WORK TO COMPLETE: When a line of the entries contains the word "without", report that line.

ENTRIES SUPPLIED:

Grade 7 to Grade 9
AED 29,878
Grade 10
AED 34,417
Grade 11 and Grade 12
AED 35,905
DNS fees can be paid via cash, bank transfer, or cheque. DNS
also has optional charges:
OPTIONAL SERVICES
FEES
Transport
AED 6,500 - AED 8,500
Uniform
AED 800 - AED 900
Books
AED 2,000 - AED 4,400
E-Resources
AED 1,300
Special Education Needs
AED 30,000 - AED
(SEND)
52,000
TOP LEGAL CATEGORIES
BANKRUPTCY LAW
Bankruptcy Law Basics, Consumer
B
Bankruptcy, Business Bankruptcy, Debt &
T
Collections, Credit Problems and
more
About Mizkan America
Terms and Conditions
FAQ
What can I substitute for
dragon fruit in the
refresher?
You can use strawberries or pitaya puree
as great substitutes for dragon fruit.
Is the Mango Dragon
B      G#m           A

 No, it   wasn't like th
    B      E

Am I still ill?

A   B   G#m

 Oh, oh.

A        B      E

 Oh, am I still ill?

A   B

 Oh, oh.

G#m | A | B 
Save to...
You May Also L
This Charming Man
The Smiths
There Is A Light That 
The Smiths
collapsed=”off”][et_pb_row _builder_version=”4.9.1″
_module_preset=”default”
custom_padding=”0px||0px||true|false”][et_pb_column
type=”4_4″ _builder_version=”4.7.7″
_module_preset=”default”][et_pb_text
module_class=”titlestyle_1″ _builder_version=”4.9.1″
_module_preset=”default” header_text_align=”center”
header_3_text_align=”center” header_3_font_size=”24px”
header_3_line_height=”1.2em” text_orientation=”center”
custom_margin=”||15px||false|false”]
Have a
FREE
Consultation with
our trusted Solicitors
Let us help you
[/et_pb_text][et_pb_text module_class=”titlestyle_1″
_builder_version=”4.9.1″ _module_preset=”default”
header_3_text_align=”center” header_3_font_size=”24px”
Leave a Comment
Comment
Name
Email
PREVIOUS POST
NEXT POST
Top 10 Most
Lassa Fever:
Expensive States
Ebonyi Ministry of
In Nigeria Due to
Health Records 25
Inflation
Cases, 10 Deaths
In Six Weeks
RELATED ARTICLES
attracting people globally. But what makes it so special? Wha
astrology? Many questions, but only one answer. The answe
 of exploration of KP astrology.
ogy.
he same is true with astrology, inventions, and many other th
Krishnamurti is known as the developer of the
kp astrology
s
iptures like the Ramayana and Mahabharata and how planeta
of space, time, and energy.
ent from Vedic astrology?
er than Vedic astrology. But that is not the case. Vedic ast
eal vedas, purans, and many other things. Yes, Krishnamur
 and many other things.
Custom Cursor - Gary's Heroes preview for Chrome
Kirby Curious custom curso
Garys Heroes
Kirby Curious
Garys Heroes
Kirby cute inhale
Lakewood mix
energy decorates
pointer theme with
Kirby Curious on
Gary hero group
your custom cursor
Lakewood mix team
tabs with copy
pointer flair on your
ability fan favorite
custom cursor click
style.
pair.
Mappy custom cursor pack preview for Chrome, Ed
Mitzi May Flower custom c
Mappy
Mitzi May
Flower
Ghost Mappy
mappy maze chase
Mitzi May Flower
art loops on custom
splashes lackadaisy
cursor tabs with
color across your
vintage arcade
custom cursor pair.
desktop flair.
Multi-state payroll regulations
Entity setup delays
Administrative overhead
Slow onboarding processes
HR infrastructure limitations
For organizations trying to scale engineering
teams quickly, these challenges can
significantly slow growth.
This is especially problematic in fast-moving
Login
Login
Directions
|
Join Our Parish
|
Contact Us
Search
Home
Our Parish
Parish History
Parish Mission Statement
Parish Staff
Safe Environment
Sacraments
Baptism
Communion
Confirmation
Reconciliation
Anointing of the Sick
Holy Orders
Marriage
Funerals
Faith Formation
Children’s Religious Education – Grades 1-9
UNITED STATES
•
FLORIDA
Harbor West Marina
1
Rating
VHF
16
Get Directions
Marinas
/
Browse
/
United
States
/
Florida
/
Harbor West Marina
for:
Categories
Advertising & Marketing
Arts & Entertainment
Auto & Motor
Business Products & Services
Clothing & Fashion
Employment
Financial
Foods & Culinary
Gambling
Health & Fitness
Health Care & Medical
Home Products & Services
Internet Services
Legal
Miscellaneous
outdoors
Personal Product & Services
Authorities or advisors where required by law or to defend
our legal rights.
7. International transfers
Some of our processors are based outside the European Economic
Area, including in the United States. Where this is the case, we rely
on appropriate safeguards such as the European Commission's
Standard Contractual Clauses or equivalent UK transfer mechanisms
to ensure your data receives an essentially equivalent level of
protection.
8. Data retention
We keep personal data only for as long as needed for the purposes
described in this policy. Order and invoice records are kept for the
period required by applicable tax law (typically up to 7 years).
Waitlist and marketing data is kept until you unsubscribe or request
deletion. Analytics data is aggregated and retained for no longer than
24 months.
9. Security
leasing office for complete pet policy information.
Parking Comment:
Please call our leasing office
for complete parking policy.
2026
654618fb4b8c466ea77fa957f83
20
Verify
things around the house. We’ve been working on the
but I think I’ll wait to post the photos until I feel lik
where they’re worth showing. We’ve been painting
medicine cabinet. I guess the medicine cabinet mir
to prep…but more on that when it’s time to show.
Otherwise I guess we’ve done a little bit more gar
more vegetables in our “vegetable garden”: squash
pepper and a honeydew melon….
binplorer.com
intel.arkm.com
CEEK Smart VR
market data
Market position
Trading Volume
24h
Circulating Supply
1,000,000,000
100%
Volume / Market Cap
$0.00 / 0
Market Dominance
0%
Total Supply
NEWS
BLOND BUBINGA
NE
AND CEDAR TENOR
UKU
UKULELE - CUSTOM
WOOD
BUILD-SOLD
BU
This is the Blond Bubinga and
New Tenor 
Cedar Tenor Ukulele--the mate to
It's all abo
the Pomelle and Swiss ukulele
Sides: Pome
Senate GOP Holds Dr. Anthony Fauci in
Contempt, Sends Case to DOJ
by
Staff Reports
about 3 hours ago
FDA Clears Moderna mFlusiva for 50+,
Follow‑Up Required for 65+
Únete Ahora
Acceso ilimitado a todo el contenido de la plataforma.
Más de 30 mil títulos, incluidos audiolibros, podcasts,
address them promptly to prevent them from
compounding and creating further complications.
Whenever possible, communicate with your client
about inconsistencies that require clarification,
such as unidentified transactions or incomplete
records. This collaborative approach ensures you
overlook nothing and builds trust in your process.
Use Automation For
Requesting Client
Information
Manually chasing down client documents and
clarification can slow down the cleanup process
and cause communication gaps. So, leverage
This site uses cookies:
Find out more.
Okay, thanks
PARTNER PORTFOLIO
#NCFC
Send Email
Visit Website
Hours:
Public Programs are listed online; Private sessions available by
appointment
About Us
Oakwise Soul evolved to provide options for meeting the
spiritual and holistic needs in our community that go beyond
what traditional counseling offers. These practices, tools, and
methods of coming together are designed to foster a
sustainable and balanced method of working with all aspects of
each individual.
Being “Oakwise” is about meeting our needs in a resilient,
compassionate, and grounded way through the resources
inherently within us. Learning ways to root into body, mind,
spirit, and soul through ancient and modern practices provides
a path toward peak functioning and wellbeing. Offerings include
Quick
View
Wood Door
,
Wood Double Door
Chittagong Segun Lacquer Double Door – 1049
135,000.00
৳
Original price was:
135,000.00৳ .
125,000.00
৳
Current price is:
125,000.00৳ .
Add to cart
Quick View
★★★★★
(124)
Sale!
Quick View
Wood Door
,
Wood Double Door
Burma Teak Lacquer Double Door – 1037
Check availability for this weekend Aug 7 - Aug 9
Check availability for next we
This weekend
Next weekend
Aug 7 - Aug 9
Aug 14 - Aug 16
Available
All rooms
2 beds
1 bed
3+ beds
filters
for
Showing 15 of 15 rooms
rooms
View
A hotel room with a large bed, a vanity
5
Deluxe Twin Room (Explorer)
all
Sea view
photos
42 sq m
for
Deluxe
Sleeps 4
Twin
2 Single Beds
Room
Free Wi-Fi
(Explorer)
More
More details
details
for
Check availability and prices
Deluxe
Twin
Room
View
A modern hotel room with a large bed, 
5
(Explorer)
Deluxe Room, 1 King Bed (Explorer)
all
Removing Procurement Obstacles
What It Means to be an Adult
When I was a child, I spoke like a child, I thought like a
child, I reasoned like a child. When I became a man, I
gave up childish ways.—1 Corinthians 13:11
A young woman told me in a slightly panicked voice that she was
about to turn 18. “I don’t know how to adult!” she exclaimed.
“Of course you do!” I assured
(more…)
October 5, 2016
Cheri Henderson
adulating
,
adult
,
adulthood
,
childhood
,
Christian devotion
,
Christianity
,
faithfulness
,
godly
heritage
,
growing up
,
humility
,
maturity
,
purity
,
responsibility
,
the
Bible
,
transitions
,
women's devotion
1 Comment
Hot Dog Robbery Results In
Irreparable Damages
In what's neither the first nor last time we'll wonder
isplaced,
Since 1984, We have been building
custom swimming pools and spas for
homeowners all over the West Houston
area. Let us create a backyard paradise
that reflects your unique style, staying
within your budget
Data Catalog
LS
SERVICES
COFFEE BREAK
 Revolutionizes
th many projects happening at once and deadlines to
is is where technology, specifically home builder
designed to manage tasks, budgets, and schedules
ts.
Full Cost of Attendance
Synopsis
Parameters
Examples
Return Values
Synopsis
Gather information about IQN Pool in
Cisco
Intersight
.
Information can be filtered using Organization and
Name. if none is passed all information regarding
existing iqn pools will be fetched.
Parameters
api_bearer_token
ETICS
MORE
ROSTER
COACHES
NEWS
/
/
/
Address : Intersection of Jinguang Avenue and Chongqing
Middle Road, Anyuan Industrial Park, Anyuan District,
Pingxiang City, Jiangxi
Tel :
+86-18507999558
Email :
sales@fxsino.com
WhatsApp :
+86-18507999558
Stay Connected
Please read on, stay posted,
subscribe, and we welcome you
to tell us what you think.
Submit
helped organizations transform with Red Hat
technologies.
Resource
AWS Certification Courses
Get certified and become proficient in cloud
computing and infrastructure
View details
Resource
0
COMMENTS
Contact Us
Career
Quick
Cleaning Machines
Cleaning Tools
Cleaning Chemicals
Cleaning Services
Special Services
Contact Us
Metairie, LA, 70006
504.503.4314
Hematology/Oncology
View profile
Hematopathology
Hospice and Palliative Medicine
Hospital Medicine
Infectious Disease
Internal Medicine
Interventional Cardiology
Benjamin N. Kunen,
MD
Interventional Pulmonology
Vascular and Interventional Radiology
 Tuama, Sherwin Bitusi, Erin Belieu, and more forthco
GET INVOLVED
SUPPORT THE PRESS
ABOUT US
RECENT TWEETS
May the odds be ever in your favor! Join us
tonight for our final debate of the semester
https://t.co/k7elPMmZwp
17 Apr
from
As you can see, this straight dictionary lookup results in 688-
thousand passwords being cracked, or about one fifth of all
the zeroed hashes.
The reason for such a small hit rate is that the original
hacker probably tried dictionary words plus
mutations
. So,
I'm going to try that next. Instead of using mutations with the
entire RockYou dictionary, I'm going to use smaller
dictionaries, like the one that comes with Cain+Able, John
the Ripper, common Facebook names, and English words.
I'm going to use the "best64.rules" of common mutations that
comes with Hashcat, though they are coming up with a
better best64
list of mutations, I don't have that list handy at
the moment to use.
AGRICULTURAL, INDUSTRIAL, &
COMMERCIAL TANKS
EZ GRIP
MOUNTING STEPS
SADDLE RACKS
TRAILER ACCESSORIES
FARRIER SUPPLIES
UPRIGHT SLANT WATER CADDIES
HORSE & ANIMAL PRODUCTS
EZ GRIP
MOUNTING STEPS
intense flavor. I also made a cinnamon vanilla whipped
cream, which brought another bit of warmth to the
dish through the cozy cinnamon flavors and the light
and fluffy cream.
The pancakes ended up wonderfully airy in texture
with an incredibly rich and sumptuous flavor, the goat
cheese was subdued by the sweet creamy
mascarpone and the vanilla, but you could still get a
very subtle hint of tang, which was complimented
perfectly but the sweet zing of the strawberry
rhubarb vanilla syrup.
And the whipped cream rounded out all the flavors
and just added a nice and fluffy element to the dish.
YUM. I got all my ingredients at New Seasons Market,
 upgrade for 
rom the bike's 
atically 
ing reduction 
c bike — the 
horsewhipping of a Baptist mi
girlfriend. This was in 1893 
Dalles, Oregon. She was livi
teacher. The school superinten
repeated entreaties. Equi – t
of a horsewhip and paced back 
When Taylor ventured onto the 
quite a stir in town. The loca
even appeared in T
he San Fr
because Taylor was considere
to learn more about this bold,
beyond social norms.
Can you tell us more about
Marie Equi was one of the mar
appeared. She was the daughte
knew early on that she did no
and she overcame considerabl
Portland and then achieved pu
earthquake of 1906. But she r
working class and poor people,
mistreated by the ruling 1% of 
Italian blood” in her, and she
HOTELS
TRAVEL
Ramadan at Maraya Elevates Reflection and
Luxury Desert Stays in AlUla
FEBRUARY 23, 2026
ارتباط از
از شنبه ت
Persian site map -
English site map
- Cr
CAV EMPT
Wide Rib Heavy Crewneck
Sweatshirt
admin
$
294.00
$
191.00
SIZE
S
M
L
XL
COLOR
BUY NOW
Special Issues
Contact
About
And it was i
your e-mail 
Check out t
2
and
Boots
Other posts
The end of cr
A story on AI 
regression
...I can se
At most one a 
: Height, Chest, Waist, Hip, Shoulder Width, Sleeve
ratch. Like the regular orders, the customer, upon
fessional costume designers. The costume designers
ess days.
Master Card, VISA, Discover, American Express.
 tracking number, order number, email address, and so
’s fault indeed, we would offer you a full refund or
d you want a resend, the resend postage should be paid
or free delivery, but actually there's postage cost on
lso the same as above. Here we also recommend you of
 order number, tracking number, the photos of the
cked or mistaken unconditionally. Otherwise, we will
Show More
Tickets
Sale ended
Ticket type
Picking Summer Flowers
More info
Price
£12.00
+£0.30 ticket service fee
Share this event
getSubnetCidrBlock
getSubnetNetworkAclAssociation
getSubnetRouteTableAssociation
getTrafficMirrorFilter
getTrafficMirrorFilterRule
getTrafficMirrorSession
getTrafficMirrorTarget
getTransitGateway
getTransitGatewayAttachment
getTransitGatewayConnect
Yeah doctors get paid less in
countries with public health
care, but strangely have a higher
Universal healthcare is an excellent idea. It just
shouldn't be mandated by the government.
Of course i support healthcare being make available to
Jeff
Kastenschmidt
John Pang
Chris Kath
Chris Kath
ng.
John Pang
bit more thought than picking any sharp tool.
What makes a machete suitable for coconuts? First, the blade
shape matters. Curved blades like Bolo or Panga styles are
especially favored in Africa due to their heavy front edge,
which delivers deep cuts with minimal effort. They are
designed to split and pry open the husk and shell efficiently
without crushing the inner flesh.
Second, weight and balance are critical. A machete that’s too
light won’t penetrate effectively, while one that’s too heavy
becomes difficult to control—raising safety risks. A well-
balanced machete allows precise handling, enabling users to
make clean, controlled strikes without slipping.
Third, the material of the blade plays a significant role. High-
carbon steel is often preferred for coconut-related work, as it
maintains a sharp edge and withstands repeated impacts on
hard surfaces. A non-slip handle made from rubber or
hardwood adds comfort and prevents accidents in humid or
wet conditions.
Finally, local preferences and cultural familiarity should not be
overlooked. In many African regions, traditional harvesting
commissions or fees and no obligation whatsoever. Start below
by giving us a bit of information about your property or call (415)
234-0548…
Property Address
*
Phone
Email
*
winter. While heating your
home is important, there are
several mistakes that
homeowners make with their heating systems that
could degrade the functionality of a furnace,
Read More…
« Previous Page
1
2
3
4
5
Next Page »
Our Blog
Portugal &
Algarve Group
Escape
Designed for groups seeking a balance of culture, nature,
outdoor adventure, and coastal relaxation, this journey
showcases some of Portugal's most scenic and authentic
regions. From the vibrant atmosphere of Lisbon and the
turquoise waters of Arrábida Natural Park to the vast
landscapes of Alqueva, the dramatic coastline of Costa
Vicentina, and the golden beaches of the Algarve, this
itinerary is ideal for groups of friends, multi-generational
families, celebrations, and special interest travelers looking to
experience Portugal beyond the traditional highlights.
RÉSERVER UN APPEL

RESULT OF THIS EXERCISE:
without crushing the inner flesh.
make clean, controlled strikes without slipping.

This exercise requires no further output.